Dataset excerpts
<<<<

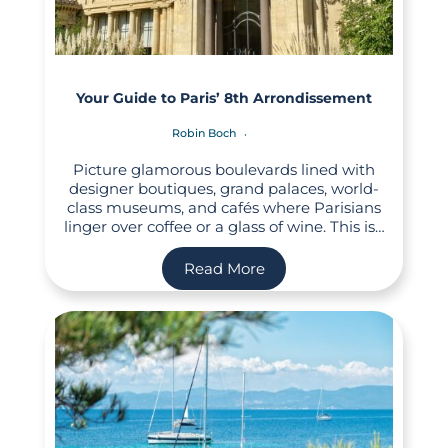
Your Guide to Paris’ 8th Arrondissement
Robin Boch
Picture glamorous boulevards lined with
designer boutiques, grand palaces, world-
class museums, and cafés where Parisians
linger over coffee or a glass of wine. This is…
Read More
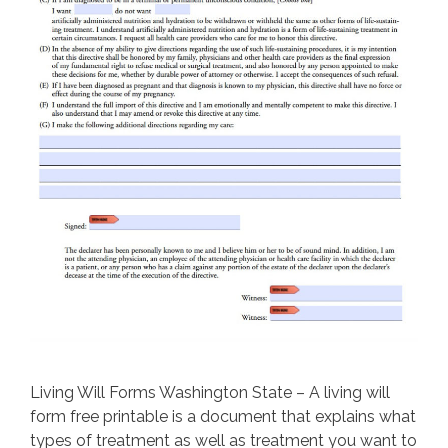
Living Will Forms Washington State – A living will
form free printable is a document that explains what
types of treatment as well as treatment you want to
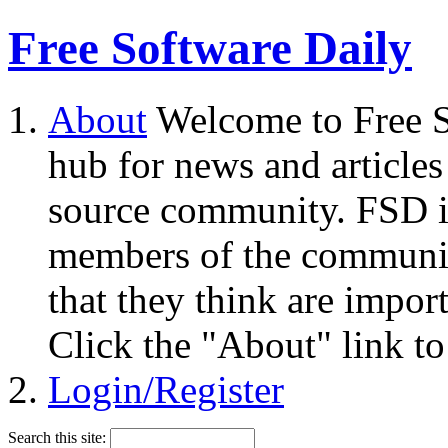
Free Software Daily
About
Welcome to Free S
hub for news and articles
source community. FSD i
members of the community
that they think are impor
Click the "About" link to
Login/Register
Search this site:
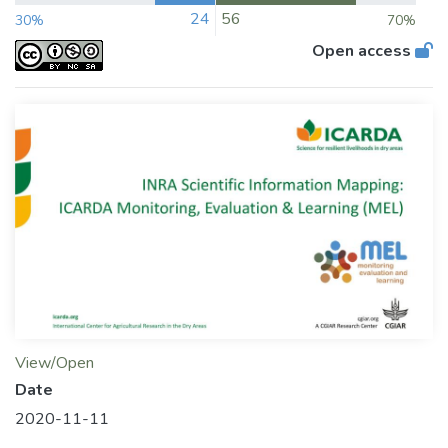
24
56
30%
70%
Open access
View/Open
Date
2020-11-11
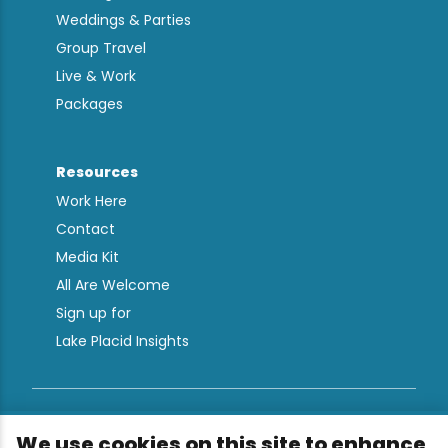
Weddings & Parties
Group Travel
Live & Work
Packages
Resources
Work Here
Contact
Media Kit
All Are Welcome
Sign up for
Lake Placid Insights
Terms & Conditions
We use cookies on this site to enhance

>>>>

[Task goal] Where the string "site" occurs in the data, return the whole line.

[Output for this exercise]
Search this site:
We use cookies on this site to enhance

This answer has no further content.